Five years have passed since I lost my beautiful son; it seems like a flash in the pan. I still feel the tugs at my heart. But I don’t sit idly by anymore and ruminate on all my regrets or the last years of the harshness of my son’s life. I find some comfort in knowing he’s no longer suffering in this rough terrain. He had smooth sailing a few times in his life; I saw it. We laughed a lot. We cried together. We loved each other fiercely.

I try to think about those times; I feel closer to him when I’m laughing over a memory of something funny he said, something silly he did, and all the ways he was remarkable. I used to not be able to remember a happy time without a harsh follow-up memory. The other day I thought of something funny and I, as the kids say, laughed out loud. This gave me an opening to talk to my son, to tell him how much I miss him, to ask him if he remembers the happiest times of our time together. Sometimes I go months without a dialogue with my son. I know to maybe someone who’s not yet had the opportunity to grieve, having a dialogue with an angel might seem irrational, but I guarantee it helps. There were times my son would not listen to me and he was such a passionate conversationalist I would scarcely get a word in edgewise. I have his undivided attention now, only…the answers to all the questions I have are my responsibility to answer. With each milestone in my life,  I see things differently. I see things, perhaps, in a more real way than I did before I lost my beautiful boy. I’ve learned how deeply a person can be wounded and still make it to the top of the mountain … for a victory.
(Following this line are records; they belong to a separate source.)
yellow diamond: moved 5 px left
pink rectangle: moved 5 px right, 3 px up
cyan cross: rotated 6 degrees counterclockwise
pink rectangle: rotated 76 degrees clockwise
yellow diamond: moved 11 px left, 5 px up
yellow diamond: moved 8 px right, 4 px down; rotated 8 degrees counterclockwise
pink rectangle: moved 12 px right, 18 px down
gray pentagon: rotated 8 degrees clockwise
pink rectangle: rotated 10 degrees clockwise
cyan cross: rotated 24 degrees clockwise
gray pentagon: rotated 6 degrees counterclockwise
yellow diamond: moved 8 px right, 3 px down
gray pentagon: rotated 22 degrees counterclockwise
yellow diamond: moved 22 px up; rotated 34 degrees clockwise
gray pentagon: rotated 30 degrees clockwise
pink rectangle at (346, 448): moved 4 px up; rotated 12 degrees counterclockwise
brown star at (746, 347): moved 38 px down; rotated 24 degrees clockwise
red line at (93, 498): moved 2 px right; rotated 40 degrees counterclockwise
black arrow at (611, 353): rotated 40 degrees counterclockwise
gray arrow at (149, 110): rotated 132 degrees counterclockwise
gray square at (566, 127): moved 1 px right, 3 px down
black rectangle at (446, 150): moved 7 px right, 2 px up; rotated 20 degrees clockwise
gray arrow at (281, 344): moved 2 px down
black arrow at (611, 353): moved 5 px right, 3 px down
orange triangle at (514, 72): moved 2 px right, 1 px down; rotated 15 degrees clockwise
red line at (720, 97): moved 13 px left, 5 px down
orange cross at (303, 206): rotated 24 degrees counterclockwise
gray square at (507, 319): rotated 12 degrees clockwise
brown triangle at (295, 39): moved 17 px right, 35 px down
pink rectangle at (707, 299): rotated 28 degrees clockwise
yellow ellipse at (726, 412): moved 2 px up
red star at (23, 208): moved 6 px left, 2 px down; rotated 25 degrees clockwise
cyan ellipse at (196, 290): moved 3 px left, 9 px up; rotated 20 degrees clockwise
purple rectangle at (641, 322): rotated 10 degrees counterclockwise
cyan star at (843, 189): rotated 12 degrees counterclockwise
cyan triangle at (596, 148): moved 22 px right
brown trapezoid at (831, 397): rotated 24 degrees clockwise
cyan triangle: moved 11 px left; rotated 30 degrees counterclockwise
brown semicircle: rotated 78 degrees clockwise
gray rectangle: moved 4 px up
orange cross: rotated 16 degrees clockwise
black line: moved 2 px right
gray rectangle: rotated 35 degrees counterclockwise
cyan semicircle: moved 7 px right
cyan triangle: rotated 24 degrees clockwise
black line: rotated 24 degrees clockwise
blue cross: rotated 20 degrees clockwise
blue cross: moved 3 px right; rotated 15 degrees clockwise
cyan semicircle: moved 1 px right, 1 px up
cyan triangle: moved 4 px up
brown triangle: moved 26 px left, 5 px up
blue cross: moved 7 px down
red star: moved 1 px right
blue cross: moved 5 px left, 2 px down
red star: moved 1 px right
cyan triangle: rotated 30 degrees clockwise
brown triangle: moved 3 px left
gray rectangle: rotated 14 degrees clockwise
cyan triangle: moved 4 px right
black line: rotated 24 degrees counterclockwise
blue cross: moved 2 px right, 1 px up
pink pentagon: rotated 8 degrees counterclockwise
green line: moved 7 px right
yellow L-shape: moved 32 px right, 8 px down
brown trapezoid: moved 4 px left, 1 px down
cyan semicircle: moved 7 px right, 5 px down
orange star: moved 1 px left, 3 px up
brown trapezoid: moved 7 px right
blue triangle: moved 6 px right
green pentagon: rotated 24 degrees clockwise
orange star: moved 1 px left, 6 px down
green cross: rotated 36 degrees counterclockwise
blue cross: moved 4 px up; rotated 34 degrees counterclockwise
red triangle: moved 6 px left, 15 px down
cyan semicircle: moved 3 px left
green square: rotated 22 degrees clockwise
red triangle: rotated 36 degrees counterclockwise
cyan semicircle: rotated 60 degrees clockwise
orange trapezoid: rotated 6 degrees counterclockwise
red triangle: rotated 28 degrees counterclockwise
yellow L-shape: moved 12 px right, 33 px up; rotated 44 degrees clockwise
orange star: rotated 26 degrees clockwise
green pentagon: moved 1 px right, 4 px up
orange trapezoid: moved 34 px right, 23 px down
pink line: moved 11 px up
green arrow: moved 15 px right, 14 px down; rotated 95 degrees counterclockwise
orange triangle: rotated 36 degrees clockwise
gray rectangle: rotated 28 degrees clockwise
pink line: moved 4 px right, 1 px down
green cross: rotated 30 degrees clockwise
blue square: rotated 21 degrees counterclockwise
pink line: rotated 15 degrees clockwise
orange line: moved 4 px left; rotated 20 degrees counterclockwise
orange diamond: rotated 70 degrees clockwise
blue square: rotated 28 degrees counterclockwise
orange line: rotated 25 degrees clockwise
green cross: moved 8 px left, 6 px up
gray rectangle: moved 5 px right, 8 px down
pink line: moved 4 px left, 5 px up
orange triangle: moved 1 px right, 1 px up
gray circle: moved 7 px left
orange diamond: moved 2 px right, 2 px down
I have rejoined life, social gatherings, opened myself up to being vulnerable again, and grabbed hold of joy and I will never let it go. I’ve been told that my son wouldn’t want me to sit around sad all day. I know that when he was alive he loved when I laughed. We would laugh together until we couldn’t breathe. I don’t laugh as often as I used to, but I sure laugh more than I ever thought I would.

My last therapist told me that the recipe for happiness is to:

Have someone to love.

Have something to do.

Have something to look forward to.

Find those things that will make your life purposeful. You deserve joy. The grieving process is inevitable. It just has to happen. But you will find your center again.